P245 Inter-rater reliability of gastrointestinal ultrasound in the assessment of disease activity in patients with inflammatory bowel disease prior to commencing medical therapy

R. Smith1,2, K. Taylor1,2, A. Friedman1,2, H. Su1, D. Con3, P. Gibson1,2

1Department of Gastroenterology, Alfred Health, Melbourne, Australia, 2Department of Gastroenterology, Monash University, Melbourne, Australia, 3Department of General Medicine, Eastern Health, Melbourne, Australia


Gastrointestinal ultrasound (GIUS) is an emerging modality in Australia for the assessment of disease activity in patients with inflammatory bowel disease (IBD). Its utility relies upon reproducibility of key indices, particularly when performed by different operators.
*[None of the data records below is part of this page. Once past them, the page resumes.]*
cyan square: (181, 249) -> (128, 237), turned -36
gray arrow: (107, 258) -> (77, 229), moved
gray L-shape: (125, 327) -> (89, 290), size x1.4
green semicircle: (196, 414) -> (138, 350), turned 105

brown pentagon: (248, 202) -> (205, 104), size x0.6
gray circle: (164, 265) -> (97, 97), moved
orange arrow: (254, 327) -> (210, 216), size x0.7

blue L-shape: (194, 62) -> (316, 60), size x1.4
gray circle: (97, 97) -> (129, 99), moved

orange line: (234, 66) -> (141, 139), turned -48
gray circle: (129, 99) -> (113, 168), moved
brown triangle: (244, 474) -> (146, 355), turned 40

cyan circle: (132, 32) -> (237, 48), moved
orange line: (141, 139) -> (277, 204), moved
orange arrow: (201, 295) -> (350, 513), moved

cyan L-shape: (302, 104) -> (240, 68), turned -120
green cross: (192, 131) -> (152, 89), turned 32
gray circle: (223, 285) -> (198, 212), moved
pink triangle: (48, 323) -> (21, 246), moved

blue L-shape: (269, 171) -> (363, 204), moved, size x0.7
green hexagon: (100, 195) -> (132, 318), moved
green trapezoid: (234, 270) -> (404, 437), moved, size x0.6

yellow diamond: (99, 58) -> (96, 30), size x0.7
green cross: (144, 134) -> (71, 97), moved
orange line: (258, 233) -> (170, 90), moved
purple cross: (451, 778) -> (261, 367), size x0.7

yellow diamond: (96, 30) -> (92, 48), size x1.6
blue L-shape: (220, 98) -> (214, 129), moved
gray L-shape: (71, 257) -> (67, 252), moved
The aim of this article was to address the inter-rater reliability among GIUS-credentialed gastroenterologists in Australia, in their assessment of GIUS indices reflecting disease activity in patients with IBD.


Patients with IBD were prospectively recruited for paired, consecutive, blinded GIUS assessment at the commencement of a new medical therapy. GIUS was performed by two of four gastroenterologists accredited in GIUS at our centre. GIUS assessment was completed of the known disease distribution. Bowel wall thickness (BWT) was determined from a mean of four measurements for each segment of bowel examined. Colonic and small bowel BWT was defined as normal <3 mm, mild disease 3.1–6 mm, moderate disease 6.1–9 mm and severe disease >9.1 mm. Anastomotic BWT measures were considered as normal <5 mm or abnormal >5.1 mm. Colour Doppler assessment of the bowel wall was based on the Limberg scale1: no colour Doppler signal, mild, moderate and severe. The presence or absence of mesenteric hyperechogenicity surrounding each bowel segment and the presence or absence of reactive lymphadenopathy was assessed. The inter-rater reliability was tested with the Fleiss kappa.


26 patients were assessed. Sixty-nine per cent had a diagnosis of Crohn’s disease, 19% with ulcerative colitis and 12% with IBD unclassified. A total of 80 bowel segments were assessed. In the assessment of BWT, the observed agreement was 77.5% and the inter-rater reliability was in the substantial range with a Fleiss’ kappa of 0.63 (95% CI 0.48–0.78, p < 0.001). Of note, the percentage of BWT measures that differed by <1 mm, between each operator, was 79%. When assessing the degree of Doppler activity, the observed agreement was 82.5% and again inter-rater reliability in the substantial range with a Fleiss’ kappa of 0.68 (95% CI 0.54–0.83, p < 0.001). The assessment of mesenteric hyperechogenicity showed an observed agreement of 96.3%, with a near-perfect inter-rater agreement with a Fleiss’ kappa of 0.89 (95% CI 0.76–0.99, p < 0.001). For the presence or absence of lymphadenopathy, the observed agreement between users was 84.6% with a substantial inter-rater agreement reflected by a Fleiss’ kappa of 0.64 (95% CI 0.29–0.98, p < 0.001).

Among Gastroenterologists experienced and credentialed in GIUS, the inter-rater reliability of markers of intestinal inflammation was substantial, providing confidence in the reproducibility of findings between different operators.